Excerpts from a dataset
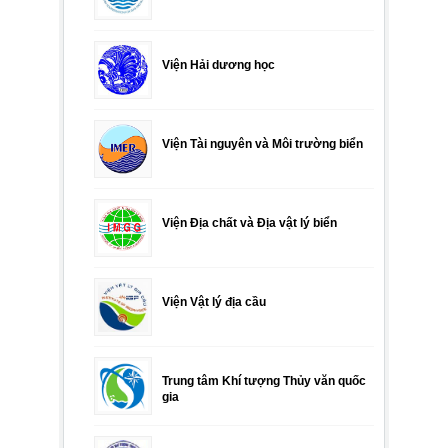
Viện Hải dương học
Viện Tài nguyên và Môi trường biển
Viện Địa chất và Địa vật lý biển
Viện Vật lý địa cầu
Trung tâm Khí tượng Thủy văn quốc
gia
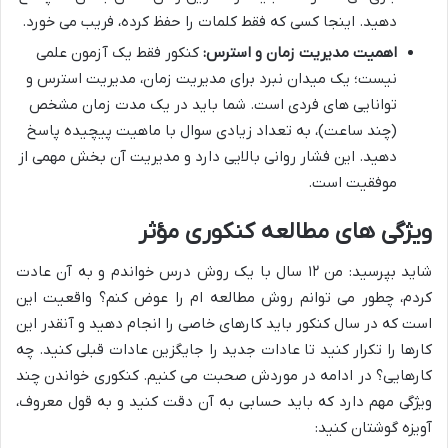
دهید. اینجا کسی که فقط کلمات را حفظ کرده، فریب می خورد.
اهمیت مدیریت زمان و استرس:
کنکور فقط یک آزمون علمی
نیست؛ یک میدان نبرد برای مدیریت زمان، مدیریت استرس و
توانایی های فردی است. شما باید در یک مدت زمان مشخص
(چند ساعت)، به تعداد زیادی سوال با ماهیت پیچیده پاسخ
دهید. این فشار روانی بالایی دارد و مدیریت آن بخش مهمی از
موفقیت است.
ویژگی های مطالعه کنکوری مؤثر
شاید بپرسید: من ۱۲ سال با یک روش درس خواندم و به آن عادت
کردم، چطور می توانم روش مطالعه ام را عوض کنم؟ واقعیت این
است که در سال کنکور باید کارهای خاصی را انجام دهید و آنقدر این
کارها را تکرار کنید تا عادات جدید را جایگزین عادات قبلی کنید. چه
کارهایی؟ در ادامه در موردش صحبت می کنیم. کنکوری خواندن چند
ویژگی مهم دارد که باید حسابی به آن دقت کنید و به قول معروف،
آویزه گوشتان کنید:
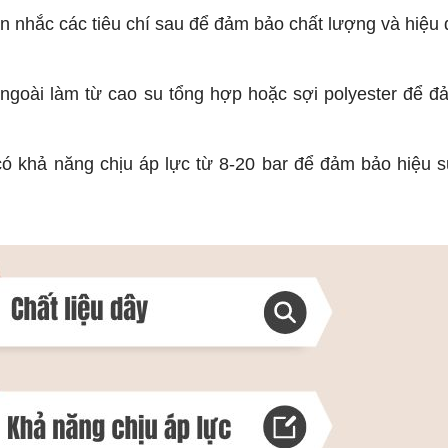
 nhắc các tiêu chí sau để đảm bảo chất lượng và hiệu
 ngoài làm từ cao su tổng hợp hoặc sợi polyester để 
ó khả năng chịu áp lực từ 8-20 bar để đảm bảo hiệu s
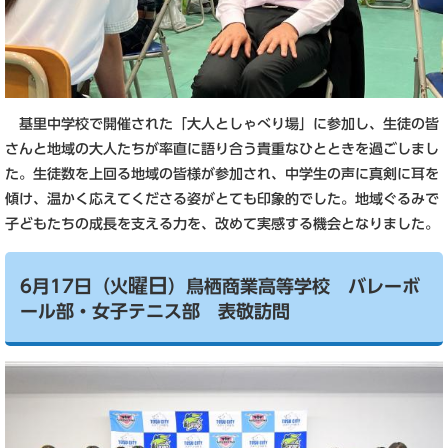
基里中学校で開催された「大人としゃべり場」に参加し、生徒の皆
さんと地域の大人たちが率直に語り合う貴重なひとときを過ごしまし
た。生徒数を上回る地域の皆様が参加され、中学生の声に真剣に耳を
傾け、温かく応えてくださる姿がとても印象的でした。地域ぐるみで
子どもたちの成長を支える力を、改めて実感する機会となりました。
曜日
6月17日（火
）鳥栖商業高等学校 バレーボ
ール部・女子テニス部 表敬訪問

> [Task brief]: Every line from the one with "nhắc các tiêu" through the last line of the data must be copied exactly. Leave the pictures out.

> [Output below]:
 nhắc các tiêu chí sau để đảm bảo chất lượng và hiệu
 ngoài làm từ cao su tổng hợp hoặc sợi polyester để 
ó khả năng chịu áp lực từ 8-20 bar để đảm bảo hiệu s
基里中学校で開催された「大人としゃべり場」に参加し、生徒の皆
さんと地域の大人たちが率直に語り合う貴重なひとときを過ごしまし
た。生徒数を上回る地域の皆様が参加され、中学生の声に真剣に耳を
傾け、温かく応えてくださる姿がとても印象的でした。地域ぐるみで
子どもたちの成長を支える力を、改めて実感する機会となりました。
曜日
6月17日（火
）鳥栖商業高等学校 バレーボ
ール部・女子テニス部 表敬訪問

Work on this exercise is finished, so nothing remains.